Elle accepta néanmoins que soient édités, en 1986, les documents de travail d’Hergé. Les 42 feuillets constituant la genèse de cette 24e aventure de Tintin. L’étrange coffret réalisé alors, reprenant un bloc de croquis, et un autre, avec la retranscription des textes des notes et des croquis, était pratiquement inutilisable. Difficile de lire en même temps les crayonnés d’Hergé et leur retranscription. Il fut néanmoins vendu à 160.000 exemplaires et est aujourd’hui épuisé. Une paille par rapport aux dizaines de millions d’albums vendus dans le monde, dont 17 millions uniquement en Belgique francophone !

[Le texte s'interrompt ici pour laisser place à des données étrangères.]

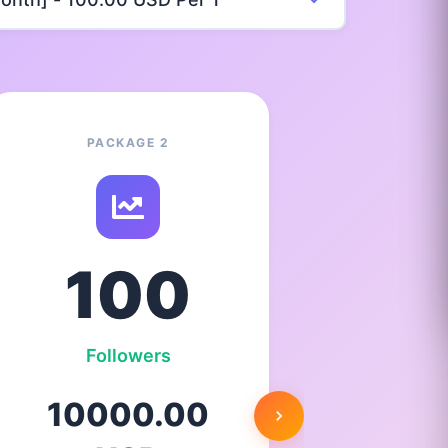
PACKAGE 2
100
Followers
F
10000.00
25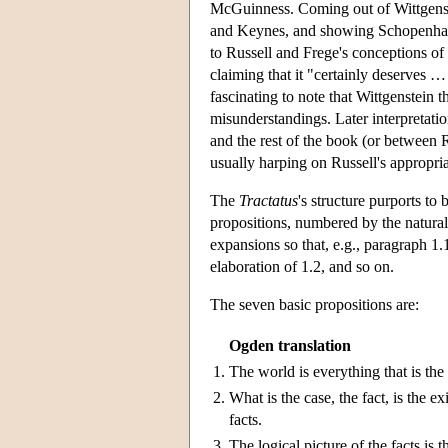
McGuinness. Coming out of Wittgens
and Keynes, and showing Schopenhaueri
to Russell and Frege's conceptions of
claiming that it "certainly deserves …
fascinating to note that Wittgenstein t
misunderstandings. Later interpretati
and the rest of the book (or between 
usually harping on Russell's appropri
The
Tractatus
's structure purports to 
propositions, numbered by the natural
expansions so that, e.g., paragraph 1.1
elaboration of 1.2, and so on.
The seven basic propositions are:
Ogden translation
1.
The world is everything that is the
2.
What is the case, the fact, is the e
facts.
3.
The logical picture of the facts is t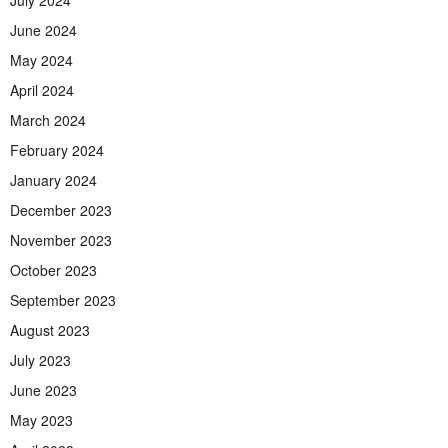
June 2024
May 2024
April 2024
March 2024
February 2024
January 2024
December 2023
November 2023
October 2023
September 2023
August 2023
July 2023
June 2023
May 2023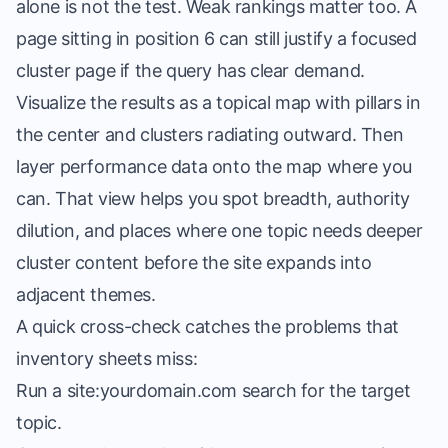
alone is not the test. Weak rankings matter too. A
page sitting in position 6 can still justify a focused
cluster page if the query has clear demand.
Visualize the results as a topical map with pillars in
the center and clusters radiating outward. Then
layer performance data onto the map where you
can. That view helps you spot breadth, authority
dilution, and places where one topic needs deeper
cluster content before the site expands into
adjacent themes.
A quick cross-check catches the problems that
inventory sheets miss:
Run a site:yourdomain.com search for the target
topic.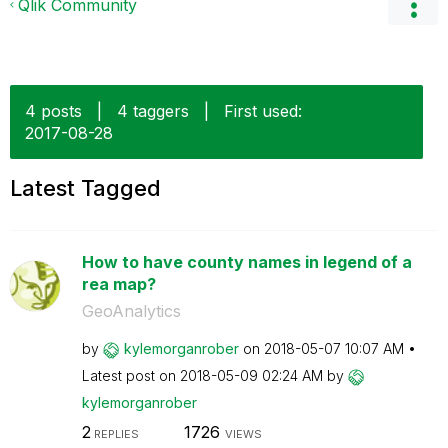
Qlik Community
4 posts
|
4 taggers
|
First used:
‎2017-08-28
Latest Tagged
How to have county names in legend of a
rea map?
GeoAnalytics
by
kylemorganrober
on
‎2018-05-07
10:07 AM
Latest post on
‎2018-05-09
02:24 AM
by
kylemorganrober
2
1726
REPLIES
VIEWS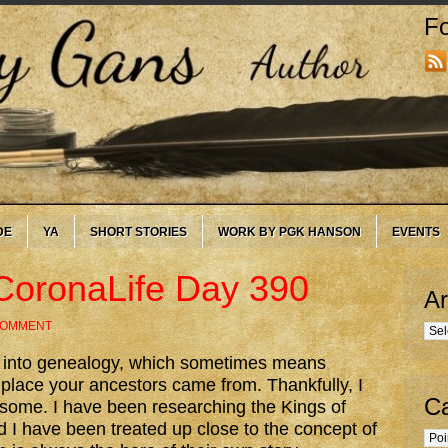
Fo
DE
YA
SHORT STORIES
WORK BY PGK HANSON
EVENTS
CoronaLife Day 390
Ar
COMMENT
Arc
y into genealogy, which sometimes means
e place your ancestors came from. Thankfully, I
Ca
densome. I have been researching the Kings of
d I have been treated up close to the concept of
Cate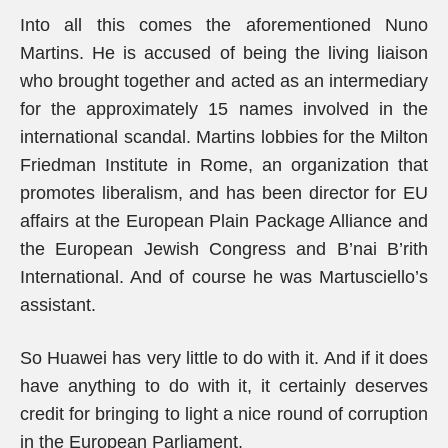
Into all this comes the aforementioned Nuno
Martins. He is accused of being the living liaison
who brought together and acted as an intermediary
for the approximately 15 names involved in the
international scandal. Martins lobbies for the Milton
Friedman Institute in Rome, an organization that
promotes liberalism, and has been director for EU
affairs at the European Plain Package Alliance and
the European Jewish Congress and B’nai B’rith
International. And of course he was Martusciello’s
assistant.
So Huawei has very little to do with it. And if it does
have anything to do with it, it certainly deserves
credit for bringing to light a nice round of corruption
in the European Parliament.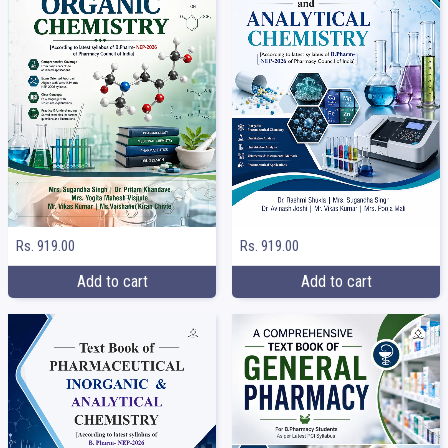
Rs. 919.00
Rs. 919.00
Add to cart
Add to cart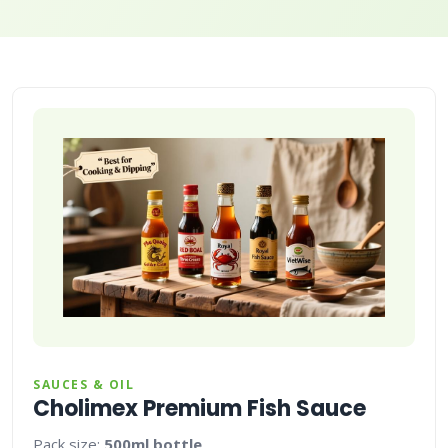
SAUCES & OIL
Cholimex Premium Fish Sauce
Pack size:
500ml bottle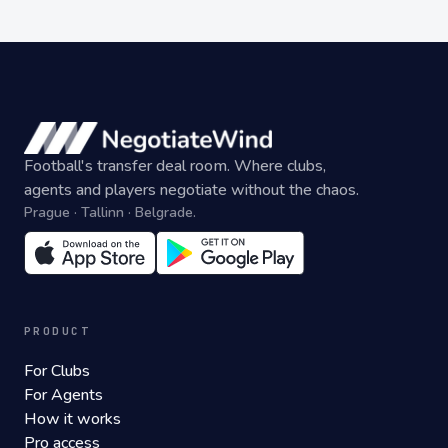
Football's transfer deal room. Where clubs,
agents and players negotiate without the chaos.
Prague · Tallinn · Belgrade.
PRODUCT
For Clubs
For Agents
How it works
Pro access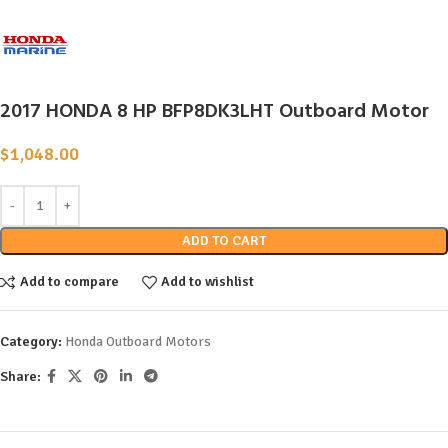
2017 HONDA 8 HP BFP8DK3LHT Outboard Motor
$
1,048.00
ADD TO CART
Add to compare
Add to wishlist
Category:
Honda Outboard Motors
Share:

En le rééditant à 500.000 exemplaires, Casterman fait donc un pari risqué. La commémoration du 75e anniversaire de Tintin sera-t-elle suffisante pour relancer l’intérêt pour la série ? La réponse est, sans conteste, oui. Mais cela suffira-t-il à attirer le grand public vers un album que l’on destinerait, a priori, aux amateurs ? La réponse est moins évidente.

Le travail de maquette est pourtant magnifique. Retranscriptions des textes et croquis d’Hergé sont désormais intimement mêlés. On lit donc les textes comme ceux d’une pièce de théâtre ou d’un scénario de film, les feuillets d’Hergé - parfois démesurément agrandis - venant en illustration de ceux-ci. Une adaptation astucieuse, réellement plaisante à lire. D’autant plus que les croquis rapides d’Hergé, pleins de vie et d’énergie, contrastent avec le calme et la perfection calculée des albums finis.

L’album se termine par quelques pages retrouvées qui feront le bonheur des collectionneurs. Ce sont des feuillets de notes complémentaires qui ne figuraient pas dans l’édition de 1986 et qui viennent donc compléter l’iconographie de cet album mythique.

Il reste toutefois un regret, mais cela, Casterman n’y peut rien. C’est que ce 24e album de Tintin reste à l’état d’ébauche alors que tout est en place pour en réaliser une édition définitive. Le succès des éditions pirates, parfois excellentes comme celle du Québecois Yves Rodier, où l’album a été complètement dessiné et terminé, témoigne d’une réelle demande des fans de Tintin.

Si l’on accepte que Spielberg adapte ses aventures au cinéma, avec toutes les dénaturations auxquelles l’on peut s’attendre, ne pourrait-on également admettre que cet album soit terminé par l’un des fidèles adeptes de la ligne claire ? Le succès de la suite de Blake et Mortimer est la preuve qu’un personnage peut survivre à son créateur pourvu qu’on lui trouve des successeurs talentueux. Et "L’Alph-Art" en version finalisée pourrait être la bouée de sauvetage dont a besoin Moulinsart après le désastre financier de la comédie musicale de Tintin en France.